Crabb withdraws but 'overwhelmed' by MPs' support

Stephen Crabb MP
Image caption 'Overwhelmed by support' - Stephen Crabb says MPs want his 'one nation' vision to be at the heart of the next government.

A day is a long time in politics, as Harold Wilson might say if he were around today.

Barely 12 hours after Stephen Crabb withdrew from the Conservative leadership race, one of his "best mates" struggled on air to remember his name.

Home Office Minister Mike Penning was being interviewed by John Humphrys on Radio 4's Today.

MP: "When people dropped out, like my good friends, Liam and erm, and er...oh, bear with me, erm, tut.........oh my brain is gone.....when the candidates dropped out yesterday, they automatically came in and supported Theresa from both sides of the party."

JH: "Stephen Crabb was the name you were struggling with."

MP: "Yeah and he's one of my best mates so I'm going to get shot when I get back in a minute...."

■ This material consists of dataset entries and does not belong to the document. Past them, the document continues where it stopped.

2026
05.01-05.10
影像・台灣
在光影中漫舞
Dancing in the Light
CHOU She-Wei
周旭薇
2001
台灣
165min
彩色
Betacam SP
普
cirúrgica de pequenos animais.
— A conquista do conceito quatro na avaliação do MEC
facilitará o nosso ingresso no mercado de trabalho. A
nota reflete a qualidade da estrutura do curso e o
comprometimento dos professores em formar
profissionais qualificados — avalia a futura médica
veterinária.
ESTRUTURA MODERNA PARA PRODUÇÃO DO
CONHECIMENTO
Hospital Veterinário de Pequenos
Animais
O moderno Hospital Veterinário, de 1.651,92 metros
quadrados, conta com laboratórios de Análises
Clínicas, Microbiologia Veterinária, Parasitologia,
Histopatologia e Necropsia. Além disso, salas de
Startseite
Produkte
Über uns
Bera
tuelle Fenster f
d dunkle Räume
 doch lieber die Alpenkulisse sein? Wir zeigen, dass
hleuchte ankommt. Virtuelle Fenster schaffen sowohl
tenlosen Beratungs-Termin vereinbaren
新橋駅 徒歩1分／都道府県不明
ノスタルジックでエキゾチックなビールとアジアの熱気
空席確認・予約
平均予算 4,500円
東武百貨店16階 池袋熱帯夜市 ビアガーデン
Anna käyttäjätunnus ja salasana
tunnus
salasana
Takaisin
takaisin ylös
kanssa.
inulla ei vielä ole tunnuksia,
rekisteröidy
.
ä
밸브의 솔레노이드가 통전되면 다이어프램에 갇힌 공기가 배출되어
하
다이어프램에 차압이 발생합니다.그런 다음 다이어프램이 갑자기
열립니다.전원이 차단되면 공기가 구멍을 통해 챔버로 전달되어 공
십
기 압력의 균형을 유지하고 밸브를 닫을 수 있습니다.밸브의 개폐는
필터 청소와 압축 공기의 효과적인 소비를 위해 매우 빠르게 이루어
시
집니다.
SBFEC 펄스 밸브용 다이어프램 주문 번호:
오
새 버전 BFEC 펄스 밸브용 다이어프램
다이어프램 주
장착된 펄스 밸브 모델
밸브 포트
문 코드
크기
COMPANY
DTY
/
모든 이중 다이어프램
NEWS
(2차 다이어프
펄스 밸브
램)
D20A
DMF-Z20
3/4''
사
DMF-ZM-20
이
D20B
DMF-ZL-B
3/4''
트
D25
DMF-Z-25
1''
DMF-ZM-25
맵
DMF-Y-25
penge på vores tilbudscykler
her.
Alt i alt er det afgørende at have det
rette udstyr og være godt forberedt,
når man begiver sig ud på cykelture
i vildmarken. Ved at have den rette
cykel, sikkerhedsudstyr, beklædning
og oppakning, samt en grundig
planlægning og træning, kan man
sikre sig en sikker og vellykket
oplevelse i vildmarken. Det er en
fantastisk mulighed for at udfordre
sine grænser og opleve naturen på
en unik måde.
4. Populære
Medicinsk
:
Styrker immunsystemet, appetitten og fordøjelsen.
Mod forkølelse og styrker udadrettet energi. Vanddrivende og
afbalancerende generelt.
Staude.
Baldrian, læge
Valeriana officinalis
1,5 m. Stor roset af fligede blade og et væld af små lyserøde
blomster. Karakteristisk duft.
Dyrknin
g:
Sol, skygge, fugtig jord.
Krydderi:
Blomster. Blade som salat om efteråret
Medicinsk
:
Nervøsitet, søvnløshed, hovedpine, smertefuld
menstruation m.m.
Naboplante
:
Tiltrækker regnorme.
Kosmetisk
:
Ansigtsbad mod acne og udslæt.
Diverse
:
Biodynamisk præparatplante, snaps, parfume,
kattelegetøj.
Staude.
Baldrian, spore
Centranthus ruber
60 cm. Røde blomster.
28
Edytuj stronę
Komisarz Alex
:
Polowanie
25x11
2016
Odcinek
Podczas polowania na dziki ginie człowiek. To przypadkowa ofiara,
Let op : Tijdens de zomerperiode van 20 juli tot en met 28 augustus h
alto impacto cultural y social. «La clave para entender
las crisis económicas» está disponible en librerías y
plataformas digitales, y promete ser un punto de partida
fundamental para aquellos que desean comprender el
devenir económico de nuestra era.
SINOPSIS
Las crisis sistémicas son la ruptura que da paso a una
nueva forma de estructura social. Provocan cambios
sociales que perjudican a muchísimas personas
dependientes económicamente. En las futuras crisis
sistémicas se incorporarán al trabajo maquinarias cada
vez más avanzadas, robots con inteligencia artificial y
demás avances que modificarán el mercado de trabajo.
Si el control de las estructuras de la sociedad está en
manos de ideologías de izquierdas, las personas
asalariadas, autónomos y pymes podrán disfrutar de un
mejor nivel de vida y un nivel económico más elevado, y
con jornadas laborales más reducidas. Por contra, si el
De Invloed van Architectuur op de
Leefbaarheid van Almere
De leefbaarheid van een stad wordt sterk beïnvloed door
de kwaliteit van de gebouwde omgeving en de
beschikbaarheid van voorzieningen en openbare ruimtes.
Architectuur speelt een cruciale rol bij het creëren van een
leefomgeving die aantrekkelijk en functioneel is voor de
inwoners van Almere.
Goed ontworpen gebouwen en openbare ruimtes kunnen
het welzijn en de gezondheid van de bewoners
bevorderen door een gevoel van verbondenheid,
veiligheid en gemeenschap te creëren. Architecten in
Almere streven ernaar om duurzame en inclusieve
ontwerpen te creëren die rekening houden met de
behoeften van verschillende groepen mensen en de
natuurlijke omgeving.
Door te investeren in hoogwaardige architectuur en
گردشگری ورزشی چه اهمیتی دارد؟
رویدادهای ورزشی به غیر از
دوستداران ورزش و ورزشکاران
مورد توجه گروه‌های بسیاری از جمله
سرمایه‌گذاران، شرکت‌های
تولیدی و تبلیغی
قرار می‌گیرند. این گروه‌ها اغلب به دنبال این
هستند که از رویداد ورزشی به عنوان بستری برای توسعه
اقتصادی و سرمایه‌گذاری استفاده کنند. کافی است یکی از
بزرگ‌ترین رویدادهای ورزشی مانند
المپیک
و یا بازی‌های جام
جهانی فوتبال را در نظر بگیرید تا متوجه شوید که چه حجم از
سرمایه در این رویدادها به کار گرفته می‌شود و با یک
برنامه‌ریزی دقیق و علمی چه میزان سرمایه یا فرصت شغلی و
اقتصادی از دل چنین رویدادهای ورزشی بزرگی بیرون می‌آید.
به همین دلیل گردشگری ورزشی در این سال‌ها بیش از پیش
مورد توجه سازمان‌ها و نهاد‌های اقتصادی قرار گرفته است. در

JH: "He won't forgive you for that!"

MP: "No, he won't."

I suspect Mr Crabb might be in forgiving mood after winning praise from MPs for his swift withdrawal from a contest in which many suspected he was intent on putting down a marker for a future leadership election.


He told the BBC: "I entered this leadership race with the overriding goal of putting two themes at the heart of the debate - unity for our divided nation and opportunity to tackle disadvantage in particular.

"And I've been overwhelmed by the support I've received from colleagues - those who voted for me today but those who didn't as well, but who made the point to me that they share my one nation vision and they want that one nation vision to be at the heart of the next Conservative government."

He said Theresa May was the only candidate in a position to unite the party and form "a cohesive and strong government".

Mr Crabb said he and Mrs May had spoken since the result of the first ballot was announced but he had neither asked for a job or been offered one.


His leadership bid lasted a week and was bumpy at times - he was forced onto the defensive over his vote against gay marriage - but succeeded in raising his profile and putting forward distinctive ideas.

His - and Sajid Javid's - argument that with borrowing so cheap it would make sense to "borrow to invest" to improve infrastructure is the sort of argument more often found in a Peter Hain book, although neither would thank me for the comparison.

There is an argument that the leadership vacancy came too soon, as he'd only spent "10 minutes" at the big-spending Department for Work and Pensions, and at the wrong time. He might have been more successful in a pitch for the job in opposition or in less turbulent Brexit times.

Mr Crabb sidestepped a question about whether he would stand for the leadership again, but at 43 time is on his side. And he can probably afford to give himself an evening off to watch the Wales semi-final.